Supplied material
════

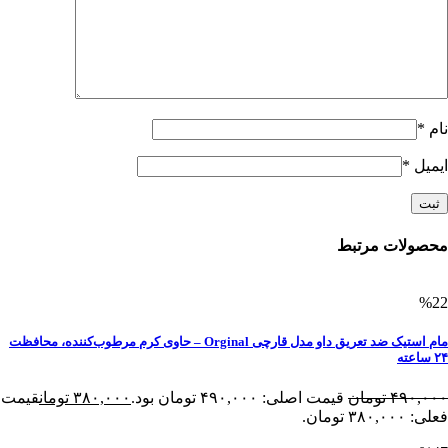
نام
*
ایمیل
*
محصولات مرتبط
%22
مام استیک ضد تعریق داو مدل قارچی Orginal – حاوی کرم مرطوب‌کننده، محافظت
۲۴ ساعته
۴۹۰,۰۰۰
تومان
قیمت اصلی: ۴۹۰,۰۰۰ تومان بود.
۳۸۰,۰۰۰
تومان
قیمت
فعلی: ۳۸۰,۰۰۰ تومان.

════

Task to complete
Copy each line of the data that includes the word "تومان".

Result
تومان
قیمت اصلی: ۴۹۰,۰۰۰ تومان بود.
تومان
فعلی: ۳۸۰,۰۰۰ تومان.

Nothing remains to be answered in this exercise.